Content is everywhere, filling space, demanding attention, making promises it cannot possibly keep. 

Art, on the other hand, is consciously none of those things. It refuses to be useful to your daily life. It doesn’t have an opinion about what’s an optimal morning routine or how to maximize finger strength. It doesn’t offer anything but an open invitation to discover and create the meaning yourself.  

 Today’s climbing media landscape is saturated with bouldering content. Uncut send footage and beta videos abound. The focus is skewed toward performance, and the implication is that this is all that matters. 

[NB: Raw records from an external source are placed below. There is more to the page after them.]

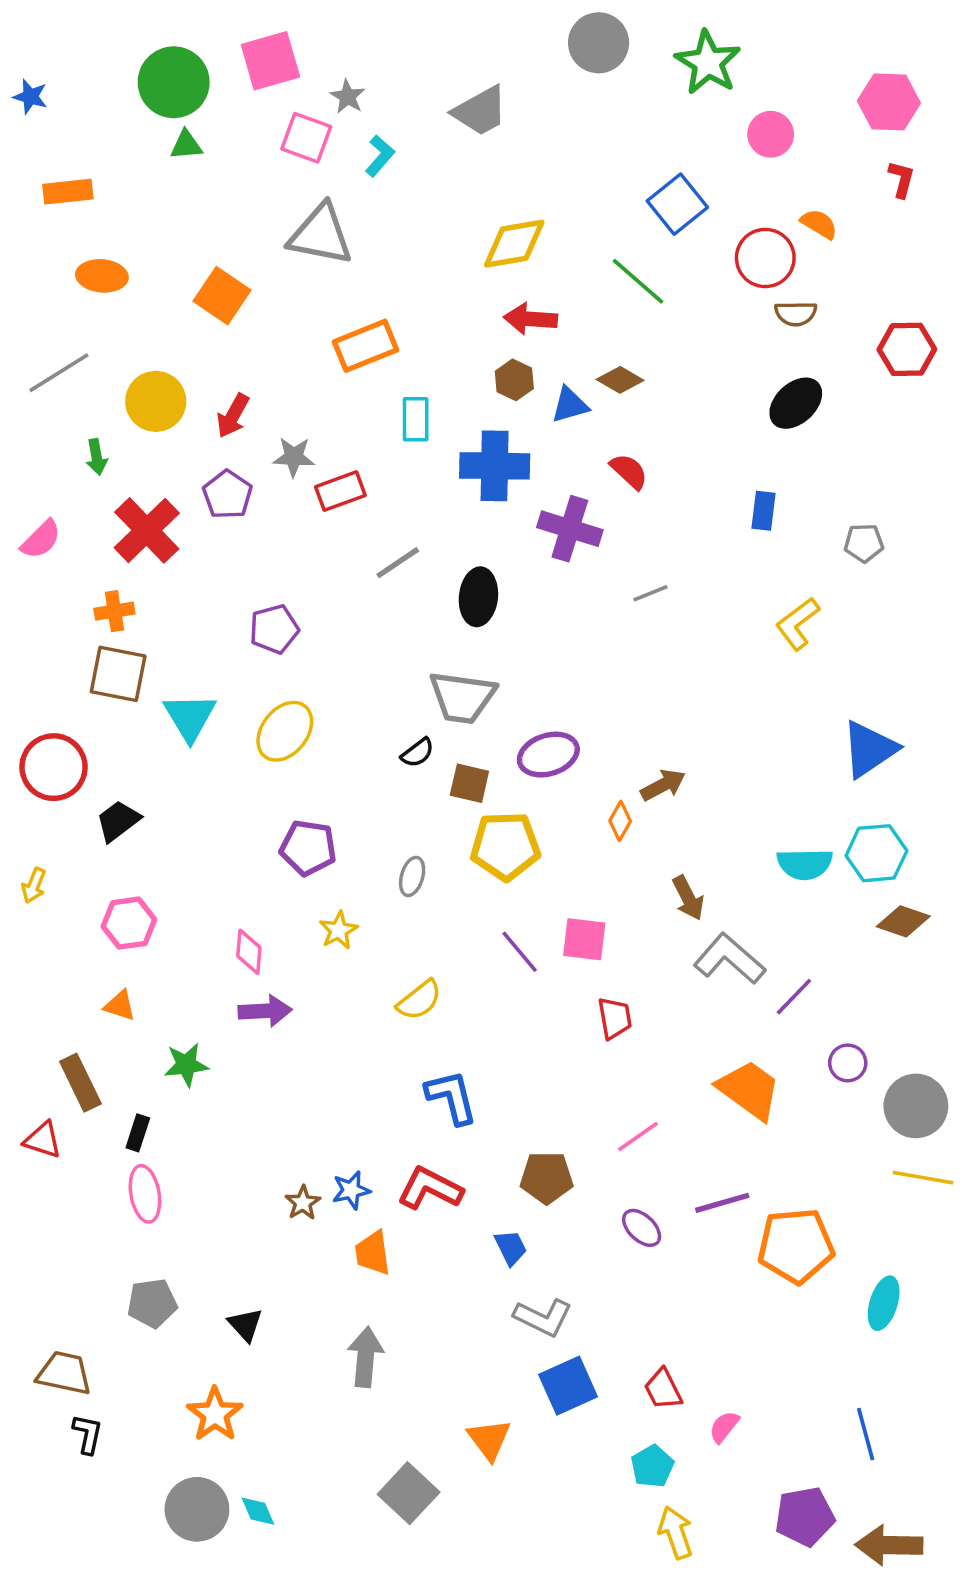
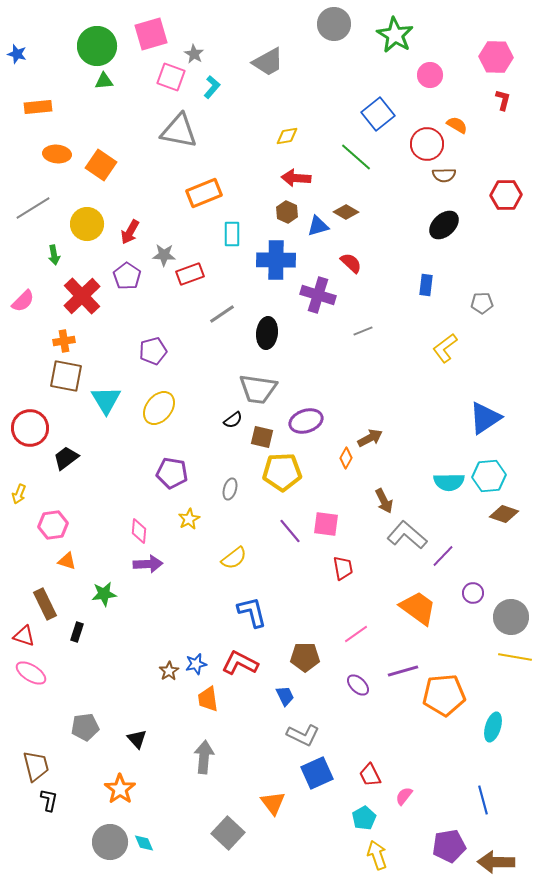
yellow diamond: (514, 244) -> (287, 136), size x0.6
orange square: (222, 296) -> (101, 165), moved
pink hexagon: (129, 923) -> (53, 525), moved
pink ellipse: (145, 1194) -> (31, 673), moved, turned -48
brown trapezoid: (64, 1373) -> (36, 766), turned 64

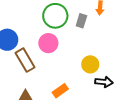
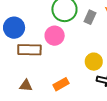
brown rectangle: (25, 60) -> (29, 50), turned -65

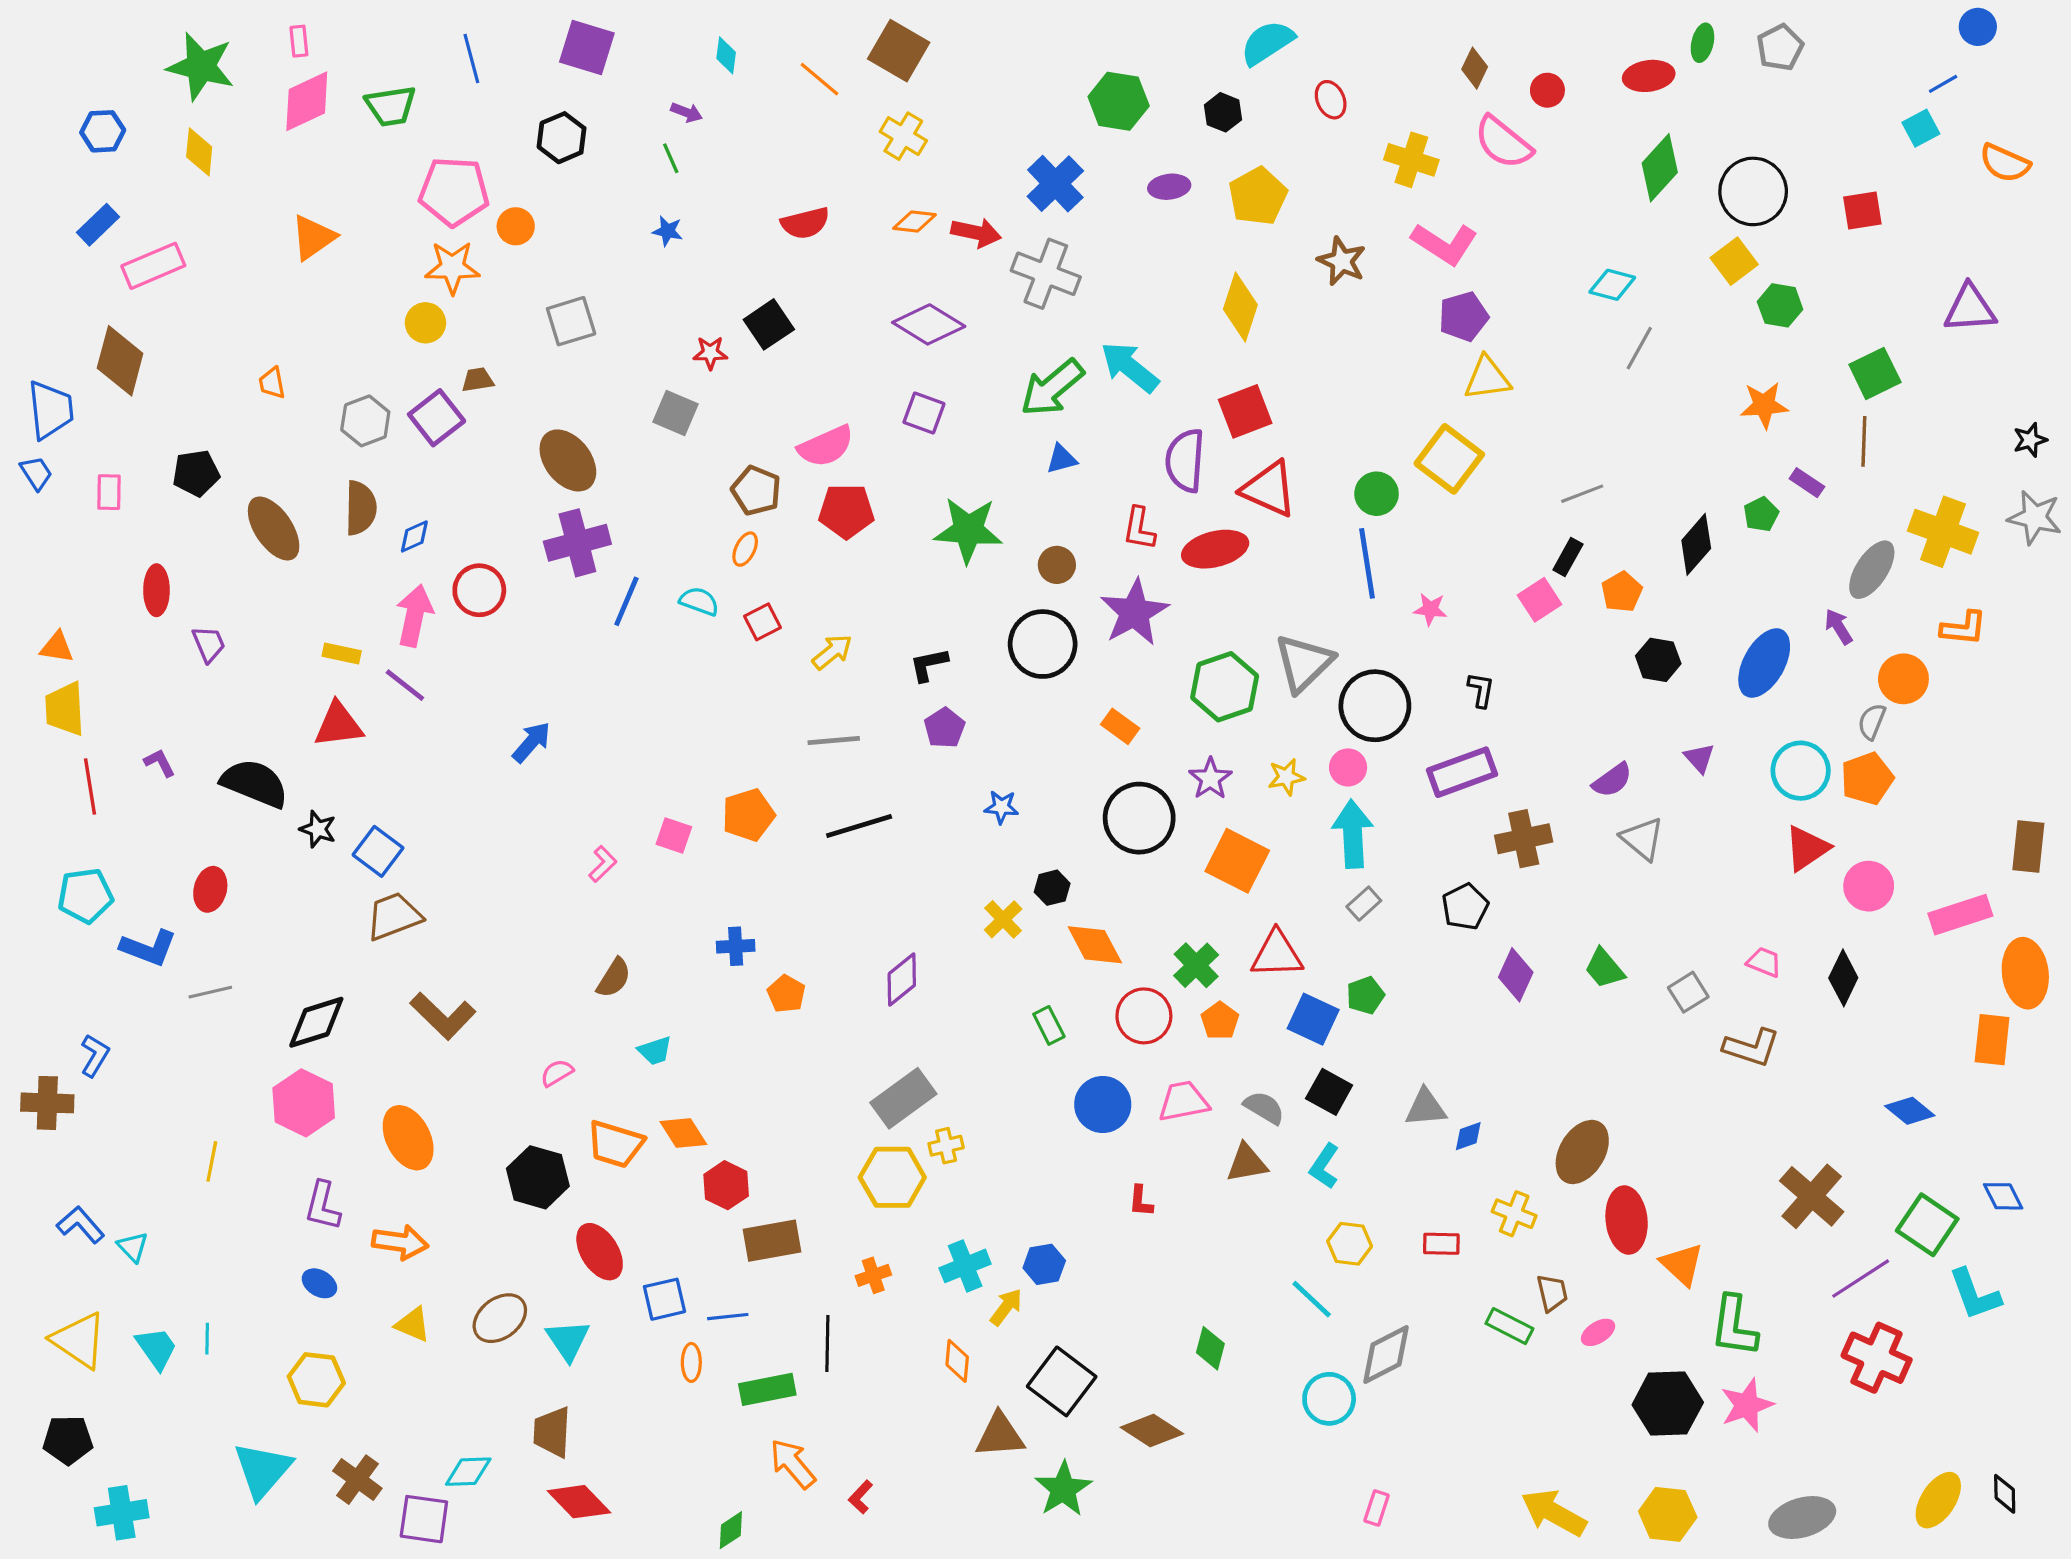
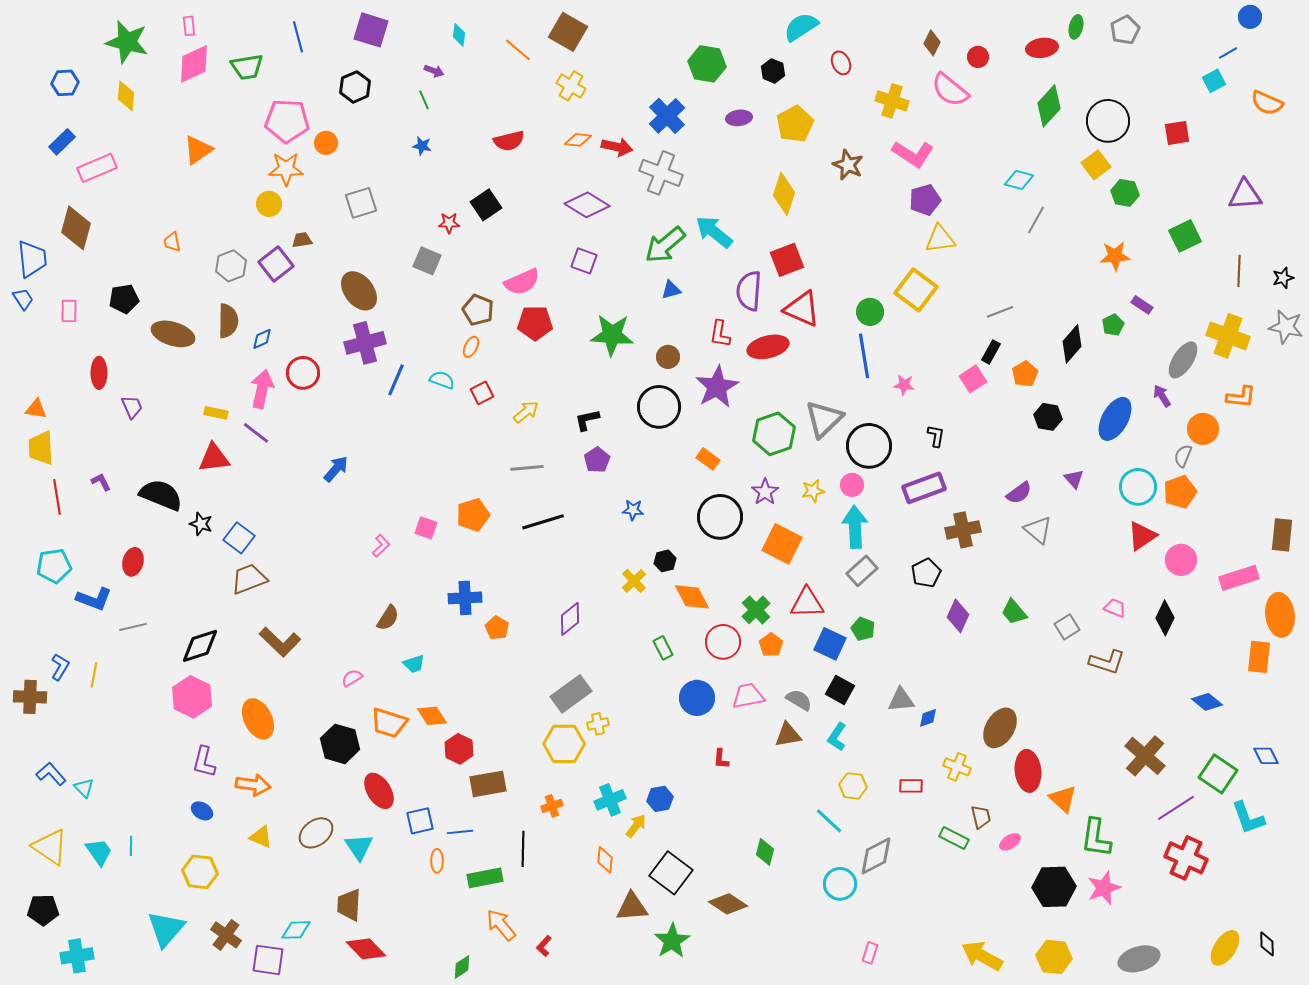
brown line: (1864, 441) -> (1239, 271), moved
brown ellipse: (274, 529) -> (173, 334), turned -39
gray rectangle: (1364, 904) -> (862, 571), size x1.4
blue cross: (736, 946) -> (465, 598), size x1.4
green pentagon: (1365, 995) -> (863, 629), turned -30
yellow line: (212, 1161) -> (94, 675), moved

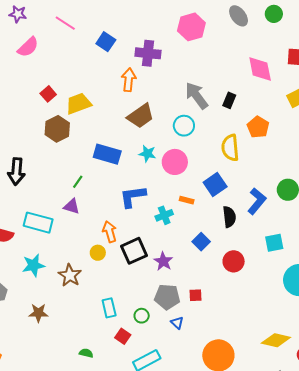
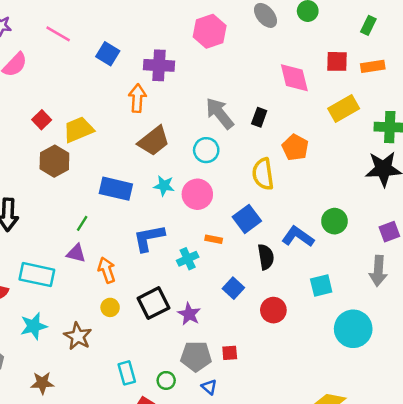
blue L-shape: (257, 201) -> (298, 237), turned -92
orange arrow: (110, 232) -> (107, 270), moved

 In thinking about how to define climbing—whether it’s a sport, lifestyle, or art—the answer is always “all of the above.” Bouldering is as much a refuge for grade chasers and content creators as it is for seekers and artists. Bouldering can be about performance and sending hard. But it can also be art. A medium for authentic self-expression. An experience of finding profound meaning under the facade of simple, irreverent fun. 

“Keep It Real 2” is an invitation to remember a side of bouldering that you’d be forgiven for having forgotten. Watch it and decide for yourself what it all means.  

“Being injured, this was a perfect opportunity to reflect, seek less performance-based validation, and see my value outside of the stuff I was climbing.”

—HAMISH MCARTHUR

THE CREW

In their own ways, everyone needed this trip. Ten days in Fontainebleau, France—the world’s first bouldering area and still one of its finest.  

Maximillian Milne, Hamish McArthur, Holly Toothill, Kieran Forrest, and Jim Pope are all lifelong friends from the U.K. They’re in their young 20s and have spent most of their lives climbing, training for competitions, and occasionally making forays out onto real rocks in the wild. “We’ve done everything together,” says Hamish. “Traveled the world in every direction.”  

Clément Lechaptois and René Grincourt, the film’s director, are from France. Clément, 31, has climbed V16 and works as a route setter and a business owner. René is a former fashion model, a climber of five years, and a visual artist with an unapologetically urban point of view.  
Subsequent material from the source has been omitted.